_RECORDED DATA_
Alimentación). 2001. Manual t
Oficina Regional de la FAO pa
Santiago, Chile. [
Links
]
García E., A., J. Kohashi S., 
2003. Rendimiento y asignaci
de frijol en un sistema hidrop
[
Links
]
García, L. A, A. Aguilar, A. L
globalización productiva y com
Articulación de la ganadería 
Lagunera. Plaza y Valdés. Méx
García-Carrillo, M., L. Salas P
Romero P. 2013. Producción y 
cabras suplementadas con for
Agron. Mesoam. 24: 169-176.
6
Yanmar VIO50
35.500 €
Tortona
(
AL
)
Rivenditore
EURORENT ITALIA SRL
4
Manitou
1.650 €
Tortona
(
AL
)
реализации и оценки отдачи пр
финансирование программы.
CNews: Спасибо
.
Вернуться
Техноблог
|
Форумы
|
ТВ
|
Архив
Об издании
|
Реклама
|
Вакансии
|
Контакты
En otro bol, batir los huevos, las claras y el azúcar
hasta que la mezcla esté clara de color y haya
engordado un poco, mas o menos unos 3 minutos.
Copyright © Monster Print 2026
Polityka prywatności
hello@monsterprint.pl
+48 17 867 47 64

---

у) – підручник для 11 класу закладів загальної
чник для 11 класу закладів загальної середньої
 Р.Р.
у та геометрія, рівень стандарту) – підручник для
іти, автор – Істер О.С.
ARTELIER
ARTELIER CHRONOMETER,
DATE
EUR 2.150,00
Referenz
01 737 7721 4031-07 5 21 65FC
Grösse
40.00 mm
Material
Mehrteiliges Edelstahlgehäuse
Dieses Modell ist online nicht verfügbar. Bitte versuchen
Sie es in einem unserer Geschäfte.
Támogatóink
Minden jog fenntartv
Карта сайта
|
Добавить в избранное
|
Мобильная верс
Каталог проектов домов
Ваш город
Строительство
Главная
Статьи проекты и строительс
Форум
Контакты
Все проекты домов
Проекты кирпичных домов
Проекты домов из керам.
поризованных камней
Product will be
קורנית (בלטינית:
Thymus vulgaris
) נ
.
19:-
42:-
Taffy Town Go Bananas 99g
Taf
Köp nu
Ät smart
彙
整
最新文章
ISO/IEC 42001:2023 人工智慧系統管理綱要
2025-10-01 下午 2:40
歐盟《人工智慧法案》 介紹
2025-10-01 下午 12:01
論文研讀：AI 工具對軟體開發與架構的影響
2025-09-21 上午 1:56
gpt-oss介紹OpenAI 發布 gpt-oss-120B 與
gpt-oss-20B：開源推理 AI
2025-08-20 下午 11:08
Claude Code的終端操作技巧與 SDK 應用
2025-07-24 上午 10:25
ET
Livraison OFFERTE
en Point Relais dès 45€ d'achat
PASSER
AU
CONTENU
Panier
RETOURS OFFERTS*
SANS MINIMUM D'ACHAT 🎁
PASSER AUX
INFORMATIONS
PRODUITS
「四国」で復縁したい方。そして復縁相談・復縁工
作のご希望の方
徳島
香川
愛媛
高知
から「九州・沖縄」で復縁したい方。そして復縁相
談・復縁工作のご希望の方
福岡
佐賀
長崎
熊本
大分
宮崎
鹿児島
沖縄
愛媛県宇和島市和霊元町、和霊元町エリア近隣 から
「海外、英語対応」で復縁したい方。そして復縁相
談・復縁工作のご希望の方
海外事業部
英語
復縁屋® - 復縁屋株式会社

_YOUR OBJECTIVE_
Working from the data above, extract solely the lines from the one containing "Alimentación). 2001. Manual t" through the one containing "17 867 47 64", exactly as they appear, both included.

_RESULT OF THIS TASK_
Alimentación). 2001. Manual t
Oficina Regional de la FAO pa
Santiago, Chile. [
Links
]
García E., A., J. Kohashi S., 
2003. Rendimiento y asignaci
de frijol en un sistema hidrop
[
Links
]
García, L. A, A. Aguilar, A. L
globalización productiva y com
Articulación de la ganadería 
Lagunera. Plaza y Valdés. Méx
García-Carrillo, M., L. Salas P
Romero P. 2013. Producción y 
cabras suplementadas con for
Agron. Mesoam. 24: 169-176.
6
Yanmar VIO50
35.500 €
Tortona
(
AL
)
Rivenditore
EURORENT ITALIA SRL
4
Manitou
1.650 €
Tortona
(
AL
)
реализации и оценки отдачи пр
финансирование программы.
CNews: Спасибо
.
Вернуться
Техноблог
|
Форумы
|
ТВ
|
Архив
Об издании
|
Реклама
|
Вакансии
|
Контакты
En otro bol, batir los huevos, las claras y el azúcar
hasta que la mezcla esté clara de color y haya
engordado un poco, mas o menos unos 3 minutos.
Copyright © Monster Print 2026
Polityka prywatności
hello@monsterprint.pl
+48 17 867 47 64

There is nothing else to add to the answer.